There are two decisions. On the one hand, go back to the literature. 1992 or [E.M.] I returned from English a work by Forster, at that time I lived in Bilbao, had a life quite dissipated, so to speak, and I couldn't do it: I did it occasionally, I left it, I started it again, I didn't settle for the translation. And on the other hand, for many years, I've had great home-care tasks, and I found it very difficult to do things other than everyday work. And since I wasn't happy with that initial translation, I stopped something like that, by the way.

When my father died, the first thing I decided was to go to Germany for a season to take some air, and to shake the German well, because I was a little rusty for not using it. And for two years, as I continued to work, I spent a few months of every year in Berlin, asking for a work permit, I pulled the C2 level out and said, yes, if I get any chance, I feel like it. One day, the first one, Dürrenmat, came out for competition, and they gave it to me. And as soon as I published it, the Bachmann competition came out, and I presented myself thinking they wouldn't give me, and so on.

And then Sebald.

Xabier Olarra told me that I was going to leave some responsibilities of the editorial Igela and that Lander was going to start. And he immediately proposed to me the return of Sebald, Austerlitz. And that's it. Things happen almost by chance and suddenly become a German specialist! The truth is that I am satisfied. I have been touched by three symbols of Central Europe, which I very much like, and they allow me to enter the history of that environment, which is one of my obsessions, which I am very interested in, especially its history and its artistic movement. I think we still have a lot to learn and there's a lot to come back from the literature there. A lot.

They gave him the Euskadi Prize for the translation of Bachmann. That you have it.

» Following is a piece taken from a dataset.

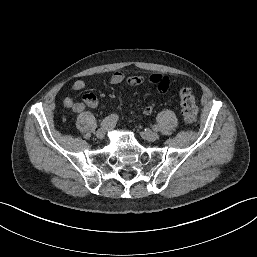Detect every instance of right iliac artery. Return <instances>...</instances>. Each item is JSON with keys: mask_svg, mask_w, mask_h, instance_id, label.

The truth is, it was a big surprise. I didn't expect it. I was convinced, and I am really doing so, that they would give it to Irene [Arrarats] [the same year that he published Simone de Beauvoir's Second Sex]. Then a friend told me they don't reward attempts normally. The truth is that I do not know whether literary works and essays should have a category in the translation awards so that attempts are not always left out. Otherwise, if there was a single award for translation, attempts should be introduced more easily into this hype. In addition, the production of tests has increased considerably in recent years. And in the case of the second sex, something more canonical… Wouldn’t I complain, of course, eh? But I didn't really expect it.

Does that mean anything else?

I would encourage people to read Sebald, in Basque or in any other language, I do not say for my translation. He is a worthwhile author. I think now there's a trend that I don't like very much: it seems that if you recommend someone that's not very easy, you're a pedant, you have to be a cool, because it's super cool to recommend light things. And it gives me a little bit of anger. Are Henry James's novels easy? Or Virginia Woolfena? With this I do not mean at all that I am against the things that are read, heard or seen more easily, at all, but they have been works that have made me think and sometimes I have been discoloured by those who have stayed with me forever.

Disaster and exile go through Sebald's work, and yet his book ends and encourages him to start again. They have magnetism, they attract, and at the same time, as you pass the leaf, you get the feeling that something evaporates, it disappears. It is a very attractive combination, and in this sense, although one of the so-called ones is not easy, I think it is a highly recommended author.